Mataram(KabarBerita)– Anggota Komisi IV DPRD Kota Mataram, Haris Maulana, menyatakan dukungannya terhadap kebijakan Pemerintah Kota Mataram melalui Dinas Pendidikan yang berencana melakukan penyeragaman nama ratusan sekolah dasar negeri (SDN) di wilayah Kota Mataram. Kebijakan tersebut dinilai mampu mengatasi tumpang tindih wilayah dalam penamaan sekolah.
Haris menegaskan, rencana penyeragaman nama SD negeri merupakan langkah yang tepat dan telah lama didorong oleh Komisi IV DPRD Kota Mataram. Selain menciptakan keseragaman administratif, perubahan nama sekolah juga dinilai penting untuk menyesuaikan nama sekolah dengan wilayah tempat sekolah tersebut berdiri.
“Saya setuju dan mendukung perubahan nama ratusan SD negeri tersebut,” ujar Haris Maulana, Jumat (10/4).

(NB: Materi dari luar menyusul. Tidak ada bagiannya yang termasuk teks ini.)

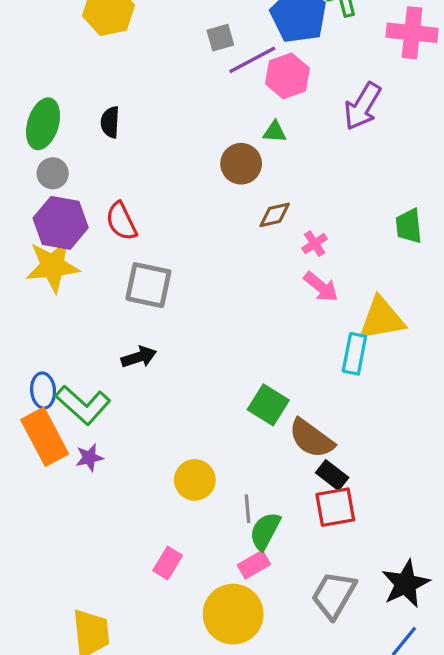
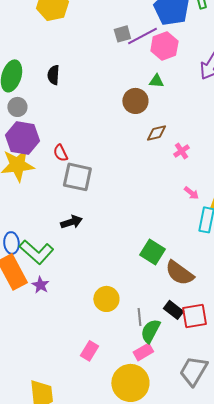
gray square: (220, 38) -> (122, 34), moved
red semicircle: (121, 221) -> (60, 153), moved, size x0.7
pink arrow: (321, 287) -> (191, 193), moved, size x0.7
purple star: (89, 458) -> (40, 285), turned -30
black rectangle: (332, 475) -> (173, 310), moved

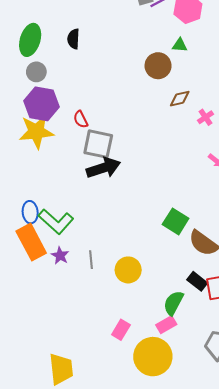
black arrow: (71, 222) -> (103, 168), moved, size x1.5
gray line: (139, 317) -> (91, 260), moved
pink rectangle: (89, 351) -> (121, 330), moved

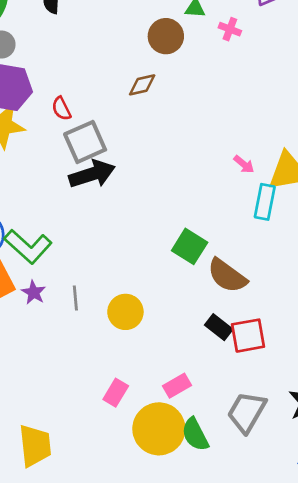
brown diamond: (180, 99) -> (142, 85), moved
pink cross: (205, 117) -> (230, 29), moved, turned -35
gray square: (98, 144) -> (85, 142), turned -36
green semicircle: (174, 303) -> (195, 434), moved, turned -55

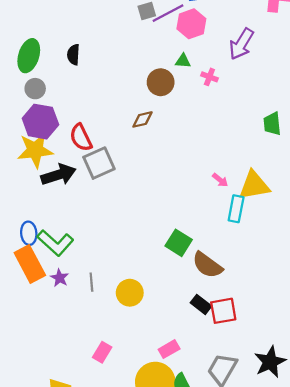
red semicircle: (61, 109) -> (81, 138), size x1.5
black arrow: (92, 174) -> (59, 175), moved
pink rectangle: (116, 393) -> (102, 352), moved

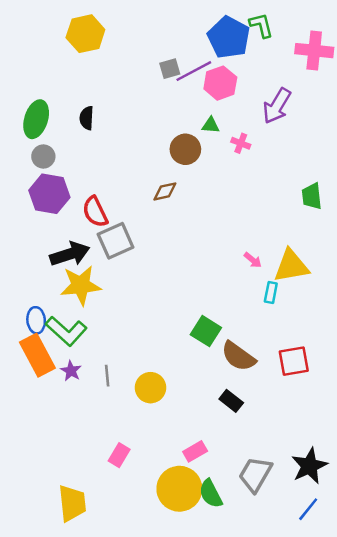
yellow star: (35, 150) -> (81, 285), moved
cyan rectangle: (236, 209) -> (271, 293), size x0.7
red square: (223, 311) -> (294, 361), moved

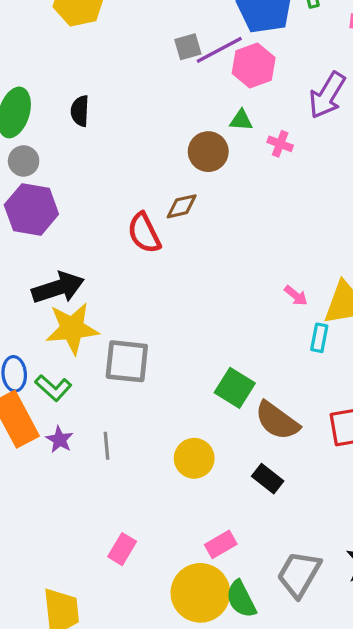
red semicircle: (95, 212) -> (144, 233), moved
gray square: (116, 241) -> (127, 361), moved, turned 30
green L-shape: (66, 331) -> (53, 388), size x0.7
yellow circle: (150, 388) -> (194, 458), moved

Menurutnya, masih banyak sekolah dasar negeri di Kota Mataram yang namanya tidak sesuai dengan wilayah administratif tempat sekolah berada. Kondisi tersebut dinilai dapat menimbulkan kebingungan di tengah masyarakat.

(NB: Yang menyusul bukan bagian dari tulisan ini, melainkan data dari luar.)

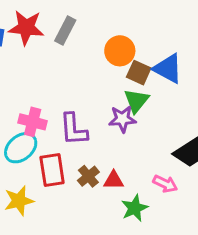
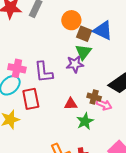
brown cross: (88, 176) -> (94, 97), moved, turned -32

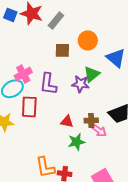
brown square: (84, 34) -> (62, 50), moved, turned -35
pink cross: (17, 68) -> (23, 74), turned 36
brown cross: (94, 97) -> (91, 120), turned -32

“Sudah lama kita mendorong lahirnya kebijakan ini. Kenapa kami dorong, karena masih banyak sekolah yang tidak sesuai namanya dengan wilayahnya. Contohnya SDN 6 Ampenan yang lokasinya berada di Kecamatan Mataram,” jelasnya.
Ia menilai, penyeragaman nama sekolah dari SDN 1 Mataram dan seterusnya akan memperjelas identitas wilayah sekaligus menghilangkan tumpang tindih penamaan antar kecamatan.

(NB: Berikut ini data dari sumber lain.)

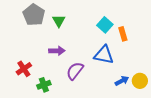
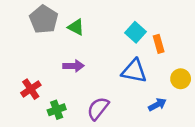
green triangle: (59, 21) -> (76, 27), turned -32
purple semicircle: (75, 71) -> (98, 108), moved
yellow circle: (140, 81) -> (181, 79), moved

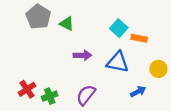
orange rectangle: (159, 44) -> (139, 38), turned -63
purple arrow: (73, 66) -> (83, 55), moved
red cross: (31, 89) -> (27, 89), moved

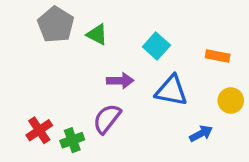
cyan square: (119, 28) -> (156, 46), moved
orange rectangle: (139, 38) -> (218, 56), moved
purple semicircle: (86, 95) -> (107, 119), moved

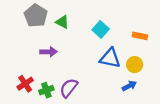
purple arrow: (120, 81) -> (48, 52), moved
yellow circle: (231, 101) -> (135, 65), moved
purple semicircle: (107, 119) -> (69, 88), moved

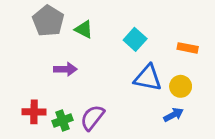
red cross: (25, 84) -> (34, 112), turned 35

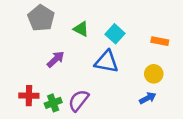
green triangle: (84, 29) -> (81, 29), moved
purple arrow: (65, 69) -> (56, 59), turned -42
blue triangle: (148, 78) -> (106, 62), moved

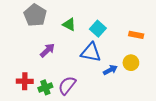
blue arrow: (148, 98) -> (110, 70), moved

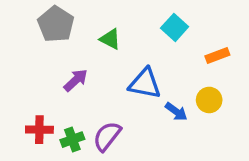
cyan square: (98, 29) -> (175, 27), moved
orange rectangle: (136, 35) -> (217, 55), turned -32
blue arrow: (110, 70) -> (176, 112), turned 64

“Penyeragaman nama sekolah dari SDN 1 Mataram sampai seterusnya bagus agar tidak tumpang tindih sehingga tidak ada sekat-sekat antar kecamatan,” katanya.
Terkait kekhawatiran bahwa perubahan nama sekolah akan memaksa sekolah membangun identitas baru dari awal, politisi Partai Golkar itu menilai hal tersebut tidak perlu dikhawatirkan. Ia meyakini perubahan nama tidak akan merusak citra atau branding sekolah yang telah terbentuk.
“Kayaknya tidak akan berpengaruh pada branding sekolah, karena yang berubah hanya nama, bukan lokasi sekolahnya yang dipindah,” ujarnya.
Selain itu, Haris juga tidak sependapat dengan anggapan bahwa perubahan nama sekolah akan menghapus sejarah sekolah maupun menimbulkan beban keuangan tambahan bagi pemerintah daerah dan masyarakat.
Menurutnya, perubahan nama justru dapat menjadi bagian dari perjalanan sejarah sekolah itu sendiri.
“Tidak serta-merta berganti nama akan berganti sejarah. Contohnya SMAN 3 Mataram, dulu namanya SMAN 2 Mataram. Branding-nya tidak masalah, justru perubahan nama jadi bagian dari sejarah sekolah,” pungkasnya.